Linux was the solution to a simple need. The only software that Linus Torvalds, Linux's author and principle maintainer was able to afford was Minix. Minix is a simple, Unix TM like, operating system widely used as a teaching aid. Linus was less than impressed with its features, his solution was to write his own software. He took Unix TM as his model as that was an operating system that he was familiar with in his day to day student life. He started with an Intel 386 based PC and started to write. Progress was rapid and, excited by this, Linus offered his efforts to other students via the emerging world wide computer networks, then mainly used by the academic community. Others saw the software and started contributing. Much of this new software was itself the solution to a problem that one of the contributors had. Before long, Linux had become an operating system. It is important to note that Linux contains no Unix TM code, it is a rewrite based on published POSIX standards. Linux is built with and uses a lot of the GNU (GNU's Not Unix TM) software produced by the Free Software Foundation in Cambridge, Massachusetts.
Most people use Linux as a simple tool, often just installing one of the many good CD ROM-based distributions. A lot of Linux users use it to write applications or to run applications written by others. Many Linux users read the HOWTOs1 avidly and feel both the thrill of success when some part of the system has been correctly configured and the frustration of failure when it has not. A minority are bold enough to write device drivers and offer kernel patches to Linus Torvalds, the creator and maintainer of the Linux kernel. Linus accepts additions and modifications to the kernel sources from anyone, anywhere.

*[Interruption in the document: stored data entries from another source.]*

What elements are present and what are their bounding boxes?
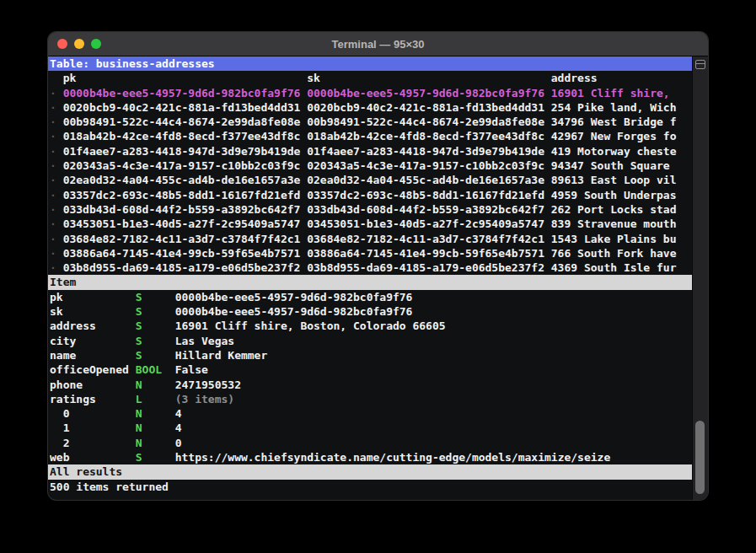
table-row[interactable]: · 03357dc2-693c-48b5-8dd1-16167fd21efd 0… <box>50 188 692 202</box>
attribute-value: https://www.chiefsyndicate.name/cutting-… <box>175 450 692 464</box>
scrollbar-thumb[interactable] <box>695 421 705 494</box>
table-row[interactable]: · 03453051-b1e3-40d5-a27f-2c95409a5747 0… <box>50 217 692 231</box>
item-attribute-row: 1 N 4 <box>50 421 692 435</box>
row-bullet-icon: · <box>50 246 63 260</box>
row-bullet-icon: · <box>50 232 63 246</box>
status-line: 500 items returned <box>50 480 692 494</box>
column-header-pk: pk <box>63 71 308 85</box>
attribute-key: 2 <box>50 436 136 450</box>
table-row[interactable]: · 02ea0d32-4a04-455c-ad4b-de16e1657a3e 0… <box>50 173 692 187</box>
row-sk-cell: 03453051-b1e3-40d5-a27f-2c95409a5747 <box>307 217 551 231</box>
item-attribute-row: sk S 0000b4be-eee5-4957-9d6d-982bc0fa9f7… <box>50 304 692 319</box>
attribute-key: city <box>50 334 136 348</box>
zoom-button[interactable] <box>91 39 101 49</box>
row-address-cell: 94347 South Square <box>551 158 692 173</box>
row-address-cell: 419 Motorway cheste <box>551 144 692 158</box>
attribute-type: N <box>136 378 175 392</box>
attribute-key: ratings <box>50 392 136 406</box>
row-pk-cell: 02ea0d32-4a04-455c-ad4b-de16e1657a3e <box>63 173 308 187</box>
row-pk-cell: 018ab42b-42ce-4fd8-8ecd-f377ee43df8c <box>63 129 308 143</box>
attribute-key: 0 <box>50 406 136 421</box>
row-bullet-icon: · <box>50 144 63 158</box>
attribute-type: S <box>136 450 175 464</box>
row-sk-cell: 0020bcb9-40c2-421c-881a-fd13bed4dd31 <box>307 100 551 115</box>
window-title: Terminal — 95×30 <box>48 38 708 51</box>
item-attribute-row: city S Las Vegas <box>50 334 692 348</box>
attribute-value: 16901 Cliff shire, Boston, Colorado 6660… <box>175 319 692 333</box>
attribute-key: phone <box>50 378 136 392</box>
row-pk-cell: 03453051-b1e3-40d5-a27f-2c95409a5747 <box>63 217 308 231</box>
attribute-type: S <box>136 348 175 362</box>
attribute-value: 0000b4be-eee5-4957-9d6d-982bc0fa9f76 <box>175 304 692 319</box>
attribute-key: 1 <box>50 421 136 435</box>
item-section-bar: Item <box>48 275 692 289</box>
table-row[interactable]: · 03b8d955-da69-4185-a179-e06d5be237f2 0… <box>50 260 692 275</box>
close-button[interactable] <box>57 39 67 49</box>
attribute-value: 0000b4be-eee5-4957-9d6d-982bc0fa9f76 <box>175 290 692 304</box>
table-row[interactable]: · 0020bcb9-40c2-421c-881a-fd13bed4dd31 0… <box>50 100 692 115</box>
attribute-value: Hillard Kemmer <box>175 348 692 362</box>
split-pane-icon[interactable] <box>695 60 705 69</box>
row-sk-cell: 03357dc2-693c-48b5-8dd1-16167fd21efd <box>307 188 551 202</box>
row-bullet-icon: · <box>50 260 63 275</box>
row-pk-cell: 03886a64-7145-41e4-99cb-59f65e4b7571 <box>63 246 308 260</box>
attribute-value: False <box>175 362 692 377</box>
column-header-pad <box>50 71 63 85</box>
attribute-key: pk <box>50 290 136 304</box>
row-bullet-icon: · <box>50 217 63 231</box>
row-address-cell: 42967 New Forges fo <box>551 129 692 143</box>
row-pk-cell: 03357dc2-693c-48b5-8dd1-16167fd21efd <box>63 188 308 202</box>
row-sk-cell: 03684e82-7182-4c11-a3d7-c3784f7f42c1 <box>307 232 551 246</box>
attribute-type: N <box>136 421 175 435</box>
table-row[interactable]: · 033db43d-608d-44f2-b559-a3892bc642f7 0… <box>50 202 692 217</box>
row-sk-cell: 01f4aee7-a283-4418-947d-3d9e79b419de <box>307 144 551 158</box>
attribute-value: Las Vegas <box>175 334 692 348</box>
item-attribute-row: ratings L (3 items) <box>50 392 692 406</box>
table-row[interactable]: · 03886a64-7145-41e4-99cb-59f65e4b7571 0… <box>50 246 692 260</box>
item-attribute-row: 0 N 4 <box>50 406 692 421</box>
column-header-address: address <box>551 71 692 85</box>
attribute-type: N <box>136 436 175 450</box>
attribute-type: N <box>136 406 175 421</box>
item-attribute-row: phone N 2471950532 <box>50 378 692 392</box>
table-row[interactable]: · 01f4aee7-a283-4418-947d-3d9e79b419de 0… <box>50 144 692 158</box>
row-address-cell: 89613 East Loop vil <box>551 173 692 187</box>
row-sk-cell: 033db43d-608d-44f2-b559-a3892bc642f7 <box>307 202 551 217</box>
item-attribute-row: officeOpened BOOL False <box>50 362 692 377</box>
table-row[interactable]: · 020343a5-4c3e-417a-9157-c10bb2c03f9c 0… <box>50 158 692 173</box>
row-pk-cell: 033db43d-608d-44f2-b559-a3892bc642f7 <box>63 202 308 217</box>
window-titlebar[interactable]: Terminal — 95×30 <box>48 32 708 56</box>
item-attribute-row: address S 16901 Cliff shire, Boston, Col… <box>50 319 692 333</box>
table-row[interactable]: · 03684e82-7182-4c11-a3d7-c3784f7f42c1 0… <box>50 232 692 246</box>
attribute-type: S <box>136 290 175 304</box>
table-row[interactable]: · 0000b4be-eee5-4957-9d6d-982bc0fa9f76 0… <box>50 86 692 100</box>
minimize-button[interactable] <box>74 39 84 49</box>
row-bullet-icon: · <box>50 158 63 173</box>
row-bullet-icon: · <box>50 86 63 100</box>
table-row[interactable]: · 00b98491-522c-44c4-8674-2e99da8fe08e 0… <box>50 115 692 129</box>
row-pk-cell: 00b98491-522c-44c4-8674-2e99da8fe08e <box>63 115 308 129</box>
row-sk-cell: 02ea0d32-4a04-455c-ad4b-de16e1657a3e <box>307 173 551 187</box>
attribute-value: 2471950532 <box>175 378 692 392</box>
table-column-header-row: pk sk address <box>50 71 692 85</box>
table-name-bar: Table: business-addresses <box>48 56 692 71</box>
row-bullet-icon: · <box>50 188 63 202</box>
row-sk-cell: 018ab42b-42ce-4fd8-8ecd-f377ee43df8c <box>307 129 551 143</box>
terminal-content: Table: business-addresses pk sk address … <box>48 56 692 500</box>
row-address-cell: 4369 South Isle fur <box>551 260 692 275</box>
attribute-value: 4 <box>175 421 692 435</box>
row-pk-cell: 0020bcb9-40c2-421c-881a-fd13bed4dd31 <box>63 100 308 115</box>
row-address-cell: 254 Pike land, Wich <box>551 100 692 115</box>
item-attribute-row: web S https://www.chiefsyndicate.name/cu… <box>50 450 692 464</box>
row-sk-cell: 020343a5-4c3e-417a-9157-c10bb2c03f9c <box>307 158 551 173</box>
row-address-cell: 1543 Lake Plains bu <box>551 232 692 246</box>
table-row[interactable]: · 018ab42b-42ce-4fd8-8ecd-f377ee43df8c 0… <box>50 129 692 143</box>
scrollbar-track[interactable] <box>692 56 708 500</box>
attribute-type: S <box>136 304 175 319</box>
row-bullet-icon: · <box>50 100 63 115</box>
row-address-cell: 262 Port Locks stad <box>551 202 692 217</box>
attribute-key: sk <box>50 304 136 319</box>
item-attribute-row: 2 N 0 <box>50 436 692 450</box>
terminal-window: Terminal — 95×30 Table: business-address… <box>48 32 708 500</box>
traffic-lights <box>57 32 101 56</box>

This might sound like a recipe for anarchy but Linus exercises strict quality control and merges all new code into the kernel himself. At any one time though, there are only a handful of people contributing sources to the Linux kernel.
The majority of Linux users do not look at how the operating system works, how it fits together. This is a shame because looking at Linux is a very good way to learn more about how an operating system functions. Not only is it well written, all the sources are freely available for you to look at. This is because although the authors retain the copyrights to their software, they allow the sources to be freely redistributable under the Free Software Foundation's GNU Public License. At first glance though, the sources can be confusing; you will see directories called kernel, mm and net but what do they contain and how does that code work? What is needed is a broader understanding of the overall structure and aims of Linux. This, in short, is the aim of this book: to promote a clear understanding of how Linux, the operating system, works. To provide a mind model that allows you to picture what is happening within the system as you copy a file from one place to another or read electronic mail. I well remember the excitement that I felt when I first realized just how an operating system actually worked. It is that excitement that I want to pass on to the readers of this book.
My involvement with Linux started late in 1994 when I visited Jim Paradis who was working on a port of Linux to the Alpha AXP processor based systems. I had worked for Digital Equipment Co. Limited since 1984, mostly in networks and communications and in 1992 I started working for the newly formed Digital Semiconductor division. This division's goal was to enter fully into the merchant chip vendor market and sell chips, and in particular the Alpha AXP range of microprocessors but also Alpha AXP system boards outside of Digital. When I first heard about Linux I immediately saw an opportunity to have fun. Jim's enthusiasm was catching and I started to help on the port. As I worked on this, I began more and more to appreciate not only the operating system but also the community of engineers that produces it.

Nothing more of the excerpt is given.